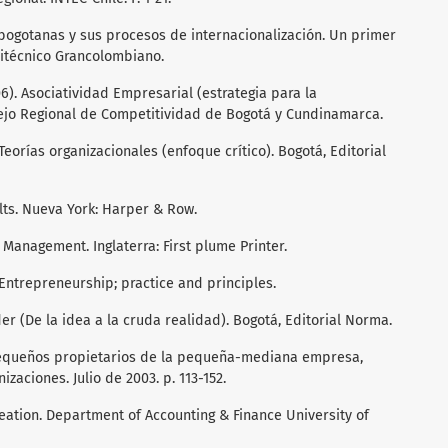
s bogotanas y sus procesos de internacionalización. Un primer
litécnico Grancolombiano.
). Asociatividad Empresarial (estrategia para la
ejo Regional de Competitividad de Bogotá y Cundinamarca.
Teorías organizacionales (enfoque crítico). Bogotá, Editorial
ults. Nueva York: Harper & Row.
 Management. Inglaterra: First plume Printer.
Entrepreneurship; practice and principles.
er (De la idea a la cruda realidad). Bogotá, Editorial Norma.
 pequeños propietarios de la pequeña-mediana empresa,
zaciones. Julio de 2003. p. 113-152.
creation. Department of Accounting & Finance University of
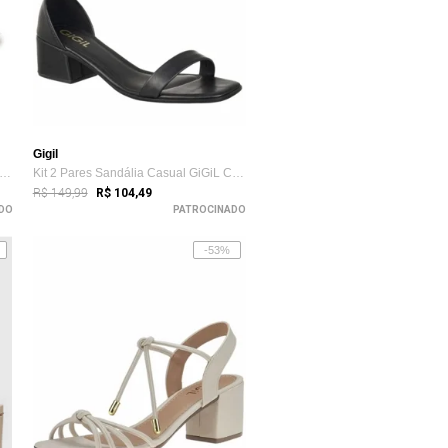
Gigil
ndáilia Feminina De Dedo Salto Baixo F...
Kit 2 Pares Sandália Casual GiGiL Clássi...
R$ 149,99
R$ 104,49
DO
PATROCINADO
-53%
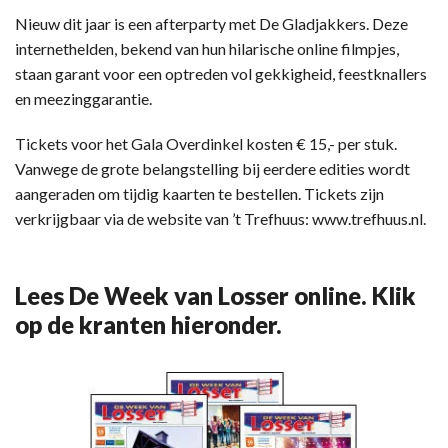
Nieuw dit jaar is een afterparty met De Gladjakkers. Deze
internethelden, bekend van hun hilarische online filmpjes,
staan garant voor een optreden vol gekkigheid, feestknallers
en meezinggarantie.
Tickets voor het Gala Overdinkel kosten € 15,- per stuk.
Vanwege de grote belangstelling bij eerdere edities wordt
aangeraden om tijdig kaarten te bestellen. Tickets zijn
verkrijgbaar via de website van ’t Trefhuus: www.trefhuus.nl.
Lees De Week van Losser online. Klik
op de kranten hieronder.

...

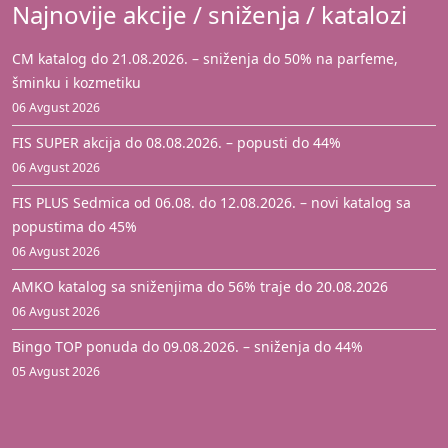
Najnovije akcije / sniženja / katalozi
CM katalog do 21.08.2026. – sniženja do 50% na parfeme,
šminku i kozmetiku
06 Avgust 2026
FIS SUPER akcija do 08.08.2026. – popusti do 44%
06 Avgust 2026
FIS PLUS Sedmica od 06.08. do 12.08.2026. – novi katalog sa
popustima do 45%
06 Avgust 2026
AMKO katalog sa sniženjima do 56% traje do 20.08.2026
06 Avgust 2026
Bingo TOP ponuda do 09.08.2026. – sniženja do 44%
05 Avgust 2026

---

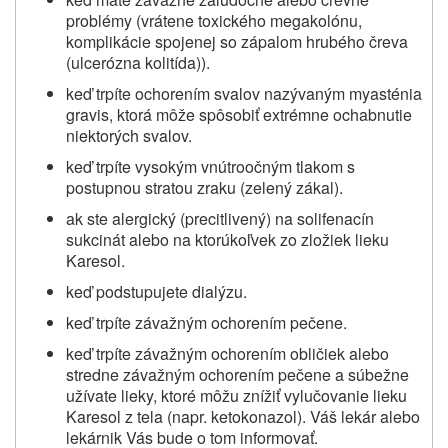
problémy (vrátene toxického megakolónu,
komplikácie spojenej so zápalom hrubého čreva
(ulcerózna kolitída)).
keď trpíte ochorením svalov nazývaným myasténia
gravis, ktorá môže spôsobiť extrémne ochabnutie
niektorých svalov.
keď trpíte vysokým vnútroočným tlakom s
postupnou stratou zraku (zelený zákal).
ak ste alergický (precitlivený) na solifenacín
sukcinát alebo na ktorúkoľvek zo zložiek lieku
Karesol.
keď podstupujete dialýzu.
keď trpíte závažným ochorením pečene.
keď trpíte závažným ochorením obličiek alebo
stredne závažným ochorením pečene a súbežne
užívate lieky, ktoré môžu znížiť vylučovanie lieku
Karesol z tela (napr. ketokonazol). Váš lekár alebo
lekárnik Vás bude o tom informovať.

**What you are asked to do**
Within the entries above, the lines from the one containing "s bogotanas y" through the one containing "Lees De Week van Losser online. Klik" are to be transcribed exactly, ends included, pictures excluded.

**Task output**
s bogotanas y sus procesos de internacionalización. Un primer
litécnico Grancolombiano.
). Asociatividad Empresarial (estrategia para la
ejo Regional de Competitividad de Bogotá y Cundinamarca.
Teorías organizacionales (enfoque crítico). Bogotá, Editorial
ults. Nueva York: Harper & Row.
 Management. Inglaterra: First plume Printer.
Entrepreneurship; practice and principles.
er (De la idea a la cruda realidad). Bogotá, Editorial Norma.
 pequeños propietarios de la pequeña-mediana empresa,
zaciones. Julio de 2003. p. 113-152.
creation. Department of Accounting & Finance University of
Gigil
ndáilia Feminina De Dedo Salto Baixo F...
Kit 2 Pares Sandália Casual GiGiL Clássi...
R$ 149,99
R$ 104,49
DO
PATROCINADO
-53%
Nieuw dit jaar is een afterparty met De Gladjakkers. Deze
internethelden, bekend van hun hilarische online filmpjes,
staan garant voor een optreden vol gekkigheid, feestknallers
en meezinggarantie.
Tickets voor het Gala Overdinkel kosten € 15,- per stuk.
Vanwege de grote belangstelling bij eerdere edities wordt
aangeraden om tijdig kaarten te bestellen. Tickets zijn
verkrijgbaar via de website van ’t Trefhuus: www.trefhuus.nl.
Lees De Week van Losser online. Klik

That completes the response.